-- Dataset entries follows --

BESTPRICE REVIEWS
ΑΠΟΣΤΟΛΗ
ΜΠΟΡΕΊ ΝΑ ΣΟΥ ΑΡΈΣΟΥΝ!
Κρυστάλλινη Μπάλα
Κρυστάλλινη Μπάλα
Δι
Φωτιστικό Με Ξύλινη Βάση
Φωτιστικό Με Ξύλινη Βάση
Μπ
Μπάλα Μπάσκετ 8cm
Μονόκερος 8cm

-- Dataset entries concluded --
-- Dataset entries follows --

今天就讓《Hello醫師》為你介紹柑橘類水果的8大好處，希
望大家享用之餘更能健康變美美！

-- Dataset entries concluded --
-- Dataset entries follows --

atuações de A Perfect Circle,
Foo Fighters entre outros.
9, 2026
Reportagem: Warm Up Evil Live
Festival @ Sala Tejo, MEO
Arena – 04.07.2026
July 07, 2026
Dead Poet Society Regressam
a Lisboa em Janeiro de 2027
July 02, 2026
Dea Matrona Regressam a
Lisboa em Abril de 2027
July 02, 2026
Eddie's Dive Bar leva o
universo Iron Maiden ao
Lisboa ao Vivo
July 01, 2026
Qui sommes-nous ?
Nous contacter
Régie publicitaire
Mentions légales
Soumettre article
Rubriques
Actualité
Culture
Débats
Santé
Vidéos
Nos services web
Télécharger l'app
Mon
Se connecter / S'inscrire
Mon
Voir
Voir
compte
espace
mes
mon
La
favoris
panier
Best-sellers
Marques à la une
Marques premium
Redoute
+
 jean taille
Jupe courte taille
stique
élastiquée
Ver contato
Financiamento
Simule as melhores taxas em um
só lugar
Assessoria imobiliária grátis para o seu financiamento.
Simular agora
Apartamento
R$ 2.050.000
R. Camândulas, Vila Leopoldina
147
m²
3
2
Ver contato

-- Dataset entries concluded --

The task
Reproduce verbatim only the segment of the listing bounded by the line containing "atuações de A" and the line containing "Eddie's Dive Bar leva o", with both boundary lines included.

Result of the task
atuações de A Perfect Circle,
Foo Fighters entre outros.
9, 2026
Reportagem: Warm Up Evil Live
Festival @ Sala Tejo, MEO
Arena – 04.07.2026
July 07, 2026
Dead Poet Society Regressam
a Lisboa em Janeiro de 2027
July 02, 2026
Dea Matrona Regressam a
Lisboa em Abril de 2027
July 02, 2026
Eddie's Dive Bar leva o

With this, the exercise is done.